**Entries shown:**

★ ★ ★ ★ ★

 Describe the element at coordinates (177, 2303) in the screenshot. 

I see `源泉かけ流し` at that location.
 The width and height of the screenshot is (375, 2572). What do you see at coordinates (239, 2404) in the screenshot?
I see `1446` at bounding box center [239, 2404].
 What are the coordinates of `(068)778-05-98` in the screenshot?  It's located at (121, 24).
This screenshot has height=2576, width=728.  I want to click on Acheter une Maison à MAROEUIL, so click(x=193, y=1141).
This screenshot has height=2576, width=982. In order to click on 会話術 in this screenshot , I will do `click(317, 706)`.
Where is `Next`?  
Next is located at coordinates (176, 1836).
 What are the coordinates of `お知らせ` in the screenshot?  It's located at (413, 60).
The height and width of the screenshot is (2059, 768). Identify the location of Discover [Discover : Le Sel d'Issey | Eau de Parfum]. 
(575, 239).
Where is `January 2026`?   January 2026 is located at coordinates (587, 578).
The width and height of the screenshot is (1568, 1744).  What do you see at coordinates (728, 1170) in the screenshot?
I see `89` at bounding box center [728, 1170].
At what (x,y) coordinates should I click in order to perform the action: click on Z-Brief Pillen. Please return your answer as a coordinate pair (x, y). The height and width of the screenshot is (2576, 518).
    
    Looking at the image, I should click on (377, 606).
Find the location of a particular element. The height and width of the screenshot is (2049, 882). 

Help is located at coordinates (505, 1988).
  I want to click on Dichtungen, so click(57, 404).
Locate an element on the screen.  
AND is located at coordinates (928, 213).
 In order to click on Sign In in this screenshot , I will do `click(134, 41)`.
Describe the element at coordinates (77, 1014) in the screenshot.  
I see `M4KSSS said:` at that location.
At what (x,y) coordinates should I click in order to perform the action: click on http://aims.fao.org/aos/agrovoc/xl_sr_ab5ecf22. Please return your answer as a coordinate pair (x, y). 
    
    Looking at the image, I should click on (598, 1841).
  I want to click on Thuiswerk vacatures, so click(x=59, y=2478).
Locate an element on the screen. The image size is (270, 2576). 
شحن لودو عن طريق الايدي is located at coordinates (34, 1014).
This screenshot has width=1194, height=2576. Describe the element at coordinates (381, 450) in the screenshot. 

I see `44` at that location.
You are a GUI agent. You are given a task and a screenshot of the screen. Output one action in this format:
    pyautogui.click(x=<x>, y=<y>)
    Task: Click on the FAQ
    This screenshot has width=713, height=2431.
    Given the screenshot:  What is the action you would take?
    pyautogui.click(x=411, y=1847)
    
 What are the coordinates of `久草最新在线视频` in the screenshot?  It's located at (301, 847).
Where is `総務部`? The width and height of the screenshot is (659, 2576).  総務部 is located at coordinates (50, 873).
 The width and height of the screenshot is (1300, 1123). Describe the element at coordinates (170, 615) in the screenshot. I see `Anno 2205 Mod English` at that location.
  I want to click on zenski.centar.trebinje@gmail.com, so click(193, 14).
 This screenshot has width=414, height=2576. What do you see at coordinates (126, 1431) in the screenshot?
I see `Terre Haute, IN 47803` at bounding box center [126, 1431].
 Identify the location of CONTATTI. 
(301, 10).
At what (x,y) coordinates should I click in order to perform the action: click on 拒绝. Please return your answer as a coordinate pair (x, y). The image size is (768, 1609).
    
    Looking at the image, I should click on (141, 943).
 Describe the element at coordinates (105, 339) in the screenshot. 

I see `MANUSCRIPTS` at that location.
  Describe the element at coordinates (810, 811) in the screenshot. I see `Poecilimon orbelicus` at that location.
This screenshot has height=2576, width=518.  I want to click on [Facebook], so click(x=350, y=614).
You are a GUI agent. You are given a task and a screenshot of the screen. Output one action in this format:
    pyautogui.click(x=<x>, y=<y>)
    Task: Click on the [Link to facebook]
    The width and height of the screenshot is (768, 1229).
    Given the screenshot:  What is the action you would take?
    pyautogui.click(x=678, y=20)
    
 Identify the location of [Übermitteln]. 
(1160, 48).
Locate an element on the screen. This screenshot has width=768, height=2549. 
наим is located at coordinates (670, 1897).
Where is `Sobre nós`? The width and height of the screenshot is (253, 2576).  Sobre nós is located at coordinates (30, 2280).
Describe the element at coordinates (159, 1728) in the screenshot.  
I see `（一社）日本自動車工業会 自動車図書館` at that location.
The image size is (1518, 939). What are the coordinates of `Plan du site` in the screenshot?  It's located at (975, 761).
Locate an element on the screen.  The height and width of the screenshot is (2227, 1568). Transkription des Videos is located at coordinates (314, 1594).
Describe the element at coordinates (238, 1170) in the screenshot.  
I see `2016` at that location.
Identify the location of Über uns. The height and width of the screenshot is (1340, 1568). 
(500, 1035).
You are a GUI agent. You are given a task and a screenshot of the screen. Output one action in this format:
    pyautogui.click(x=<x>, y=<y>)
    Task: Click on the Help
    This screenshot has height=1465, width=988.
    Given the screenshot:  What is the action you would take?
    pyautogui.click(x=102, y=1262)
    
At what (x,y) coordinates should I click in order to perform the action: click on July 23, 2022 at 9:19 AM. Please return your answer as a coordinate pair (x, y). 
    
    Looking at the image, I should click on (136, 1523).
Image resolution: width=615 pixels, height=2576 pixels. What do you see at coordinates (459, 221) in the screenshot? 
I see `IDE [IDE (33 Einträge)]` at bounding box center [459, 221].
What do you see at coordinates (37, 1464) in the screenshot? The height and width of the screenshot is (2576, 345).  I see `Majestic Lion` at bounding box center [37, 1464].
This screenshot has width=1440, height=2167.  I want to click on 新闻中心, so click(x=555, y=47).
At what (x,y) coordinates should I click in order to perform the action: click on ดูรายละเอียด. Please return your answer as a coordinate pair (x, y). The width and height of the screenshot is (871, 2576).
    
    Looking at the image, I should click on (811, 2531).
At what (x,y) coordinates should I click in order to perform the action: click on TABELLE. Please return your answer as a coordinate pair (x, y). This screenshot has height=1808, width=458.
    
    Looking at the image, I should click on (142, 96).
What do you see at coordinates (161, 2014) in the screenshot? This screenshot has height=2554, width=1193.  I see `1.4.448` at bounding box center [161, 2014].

★ ★ ★ ★ ★

**What the exercise asks:**
The response must contain every entry, each one identical to the original.

**Answer box:**
 Describe the element at coordinates (177, 2303) in the screenshot. 

I see `源泉かけ流し` at that location.
 The width and height of the screenshot is (375, 2572). What do you see at coordinates (239, 2404) in the screenshot?
I see `1446` at bounding box center [239, 2404].
 What are the coordinates of `(068)778-05-98` in the screenshot?  It's located at (121, 24).
This screenshot has height=2576, width=728.  I want to click on Acheter une Maison à MAROEUIL, so click(x=193, y=1141).
This screenshot has height=2576, width=982. In order to click on 会話術 in this screenshot , I will do `click(317, 706)`.
Where is `Next`?  
Next is located at coordinates (176, 1836).
 What are the coordinates of `お知らせ` in the screenshot?  It's located at (413, 60).
The height and width of the screenshot is (2059, 768). Identify the location of Discover [Discover : Le Sel d'Issey | Eau de Parfum]. 
(575, 239).
Where is `January 2026`?   January 2026 is located at coordinates (587, 578).
The width and height of the screenshot is (1568, 1744).  What do you see at coordinates (728, 1170) in the screenshot?
I see `89` at bounding box center [728, 1170].
At what (x,y) coordinates should I click in order to perform the action: click on Z-Brief Pillen. Please return your answer as a coordinate pair (x, y). The height and width of the screenshot is (2576, 518).
    
    Looking at the image, I should click on (377, 606).
Find the location of a particular element. The height and width of the screenshot is (2049, 882). 

Help is located at coordinates (505, 1988).
  I want to click on Dichtungen, so click(57, 404).
Locate an element on the screen.  
AND is located at coordinates (928, 213).
 In order to click on Sign In in this screenshot , I will do `click(134, 41)`.
Describe the element at coordinates (77, 1014) in the screenshot.  
I see `M4KSSS said:` at that location.
At what (x,y) coordinates should I click in order to perform the action: click on http://aims.fao.org/aos/agrovoc/xl_sr_ab5ecf22. Please return your answer as a coordinate pair (x, y). 
    
    Looking at the image, I should click on (598, 1841).
  I want to click on Thuiswerk vacatures, so click(x=59, y=2478).
Locate an element on the screen. The image size is (270, 2576). 
شحن لودو عن طريق الايدي is located at coordinates (34, 1014).
This screenshot has width=1194, height=2576. Describe the element at coordinates (381, 450) in the screenshot. 

I see `44` at that location.
You are a GUI agent. You are given a task and a screenshot of the screen. Output one action in this format:
    pyautogui.click(x=<x>, y=<y>)
    Task: Click on the FAQ
    This screenshot has width=713, height=2431.
    Given the screenshot:  What is the action you would take?
    pyautogui.click(x=411, y=1847)
    
 What are the coordinates of `久草最新在线视频` in the screenshot?  It's located at (301, 847).
Where is `総務部`? The width and height of the screenshot is (659, 2576).  総務部 is located at coordinates (50, 873).
 The width and height of the screenshot is (1300, 1123). Describe the element at coordinates (170, 615) in the screenshot. I see `Anno 2205 Mod English` at that location.
  I want to click on zenski.centar.trebinje@gmail.com, so click(193, 14).
 This screenshot has width=414, height=2576. What do you see at coordinates (126, 1431) in the screenshot?
I see `Terre Haute, IN 47803` at bounding box center [126, 1431].
 Identify the location of CONTATTI. 
(301, 10).
At what (x,y) coordinates should I click in order to perform the action: click on 拒绝. Please return your answer as a coordinate pair (x, y). The image size is (768, 1609).
    
    Looking at the image, I should click on (141, 943).
 Describe the element at coordinates (105, 339) in the screenshot. 

I see `MANUSCRIPTS` at that location.
  Describe the element at coordinates (810, 811) in the screenshot. I see `Poecilimon orbelicus` at that location.
This screenshot has height=2576, width=518.  I want to click on [Facebook], so click(x=350, y=614).
You are a GUI agent. You are given a task and a screenshot of the screen. Output one action in this format:
    pyautogui.click(x=<x>, y=<y>)
    Task: Click on the [Link to facebook]
    The width and height of the screenshot is (768, 1229).
    Given the screenshot:  What is the action you would take?
    pyautogui.click(x=678, y=20)
    
 Identify the location of [Übermitteln]. 
(1160, 48).
Locate an element on the screen. This screenshot has width=768, height=2549. 
наим is located at coordinates (670, 1897).
Where is `Sobre nós`? The width and height of the screenshot is (253, 2576).  Sobre nós is located at coordinates (30, 2280).
Describe the element at coordinates (159, 1728) in the screenshot.  
I see `（一社）日本自動車工業会 自動車図書館` at that location.
The image size is (1518, 939). What are the coordinates of `Plan du site` in the screenshot?  It's located at (975, 761).
Locate an element on the screen.  The height and width of the screenshot is (2227, 1568). Transkription des Videos is located at coordinates (314, 1594).
Describe the element at coordinates (238, 1170) in the screenshot.  
I see `2016` at that location.
Identify the location of Über uns. The height and width of the screenshot is (1340, 1568). 
(500, 1035).
You are a GUI agent. You are given a task and a screenshot of the screen. Output one action in this format:
    pyautogui.click(x=<x>, y=<y>)
    Task: Click on the Help
    This screenshot has height=1465, width=988.
    Given the screenshot:  What is the action you would take?
    pyautogui.click(x=102, y=1262)
    
At what (x,y) coordinates should I click in order to perform the action: click on July 23, 2022 at 9:19 AM. Please return your answer as a coordinate pair (x, y). 
    
    Looking at the image, I should click on (136, 1523).
Image resolution: width=615 pixels, height=2576 pixels. What do you see at coordinates (459, 221) in the screenshot? 
I see `IDE [IDE (33 Einträge)]` at bounding box center [459, 221].
What do you see at coordinates (37, 1464) in the screenshot? The height and width of the screenshot is (2576, 345).  I see `Majestic Lion` at bounding box center [37, 1464].
This screenshot has width=1440, height=2167.  I want to click on 新闻中心, so click(x=555, y=47).
At what (x,y) coordinates should I click in order to perform the action: click on ดูรายละเอียด. Please return your answer as a coordinate pair (x, y). The width and height of the screenshot is (871, 2576).
    
    Looking at the image, I should click on (811, 2531).
At what (x,y) coordinates should I click in order to perform the action: click on TABELLE. Please return your answer as a coordinate pair (x, y). This screenshot has height=1808, width=458.
    
    Looking at the image, I should click on (142, 96).
What do you see at coordinates (161, 2014) in the screenshot? This screenshot has height=2554, width=1193.  I see `1.4.448` at bounding box center [161, 2014].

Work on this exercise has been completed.